The Rule accordingly means – so it was contended – that, if the Court holds that an order or judgment was erroneously granted in the absence of any party affected thereby, it should without further enquiry rescind or vary the order. I agree that is so, and I think that strength is lent to this view if one considers the Afrikaans text.…..


[10] I find in the circumstances of this case that the basis for the respondent’s application for default judgment addressed to the Registrar was erroneously sought and subsequently erroneously granted in view of the following:

1. No summons in which the applicant was cited as a defendant was ever served on her albeit that a summons in which first respondent was cited, was attached to the application for joinder.


2. Nowhere in any of the papers before court in the application for joinder and the amended particulars of claim was applicant called upon to either enter an appearance to defend and/or to file a plea within stated time.


[11] The applicant should in its notice to the Registrar and referred to in paragraph 2.2 supra have stated that the 2nd defendant having been joined as second defendant in the action (which was not done). Such a notice would then have placed the respondent in a dilemma for it not being in a position to state that “The time for entering an appearance to defend has expired” because none was afforded to the applicant.


[12] In the circumstances I am satisfied that the judgment granted against the applicant on 08 September 2010 should be rescinded together with the ancillary relief prayed for.


[13] With regard to the question of costs of this application, I have decided to exercise my discretion against the applicant notwithstanding the fact that the default judgment is being rescinded. The application did not succeed on the basis set out in the applicant’s founding affidavit, but on the question raised by this court in paragraph 2.6 supra. Both counsel for the applicant and for the respondent made submissions to the court which make it unnecessary to go into any detail. Applicant’s counsel submitted that “A tragedy of errors” occurred in the handling of the application by the applicant’s legal practitioner while counsel for the respondent in his heads of argument submitted: “The applicant has no respect for the rules and for rulings..., because it has flagrantly disregarded the rules and orders of this Honourable Court”.

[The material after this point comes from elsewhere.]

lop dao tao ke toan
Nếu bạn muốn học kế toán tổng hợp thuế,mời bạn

[14] I find in the circumstances that the respondent was entitled to have opposed the application as proffered by the applicant. I furthermore agree with the following dictum stated in Saloojee and Another v Minister of Community Development 1965(2) SA 135 (A) at 141C and approved in the matter of Moraliswani v Mamili 1989(4) SA 1(A) which case originated from the predecessor of this court:

There is a limit beyond which a litigant cannot escape the results of his attorney’s lack of diligence or the insufficiency of the explanation tendered. To hold otherwise might have a disastrous effect upon the observance of the rules of this court.


[15] In the result the following orders are made:


  1. The judgment granted by the registrar dated 08 September 2010 against the applicant is hereby rescinded.

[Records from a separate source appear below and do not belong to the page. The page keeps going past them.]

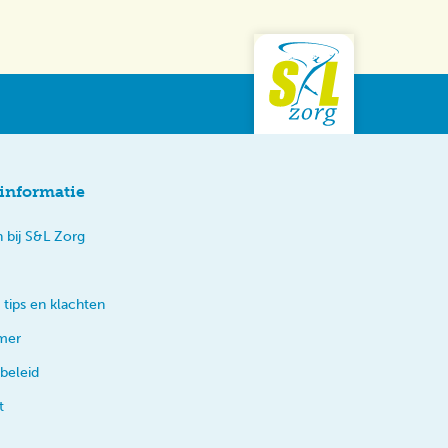
informatie
 bij S&L Zorg
 tips en klachten
imer
beleid
t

  1. The writ of execution whereby a Nissan Ford 1400 motor vehicle with registration number N13682S and a blue Toyota Corolla motor vehicle with registration number N1761S had been attached, is hereby cancelled.


3. The applicant is ordered to pay the respondent’s costs in opposing the application, including the costs of one instructed and one instructing counsel.




_________________

SWANEPOEL, J:






















ON BEHALF OF THE APPLICANTS Adv. Irene Visser

Instructed by: Kirsten & Company Inc.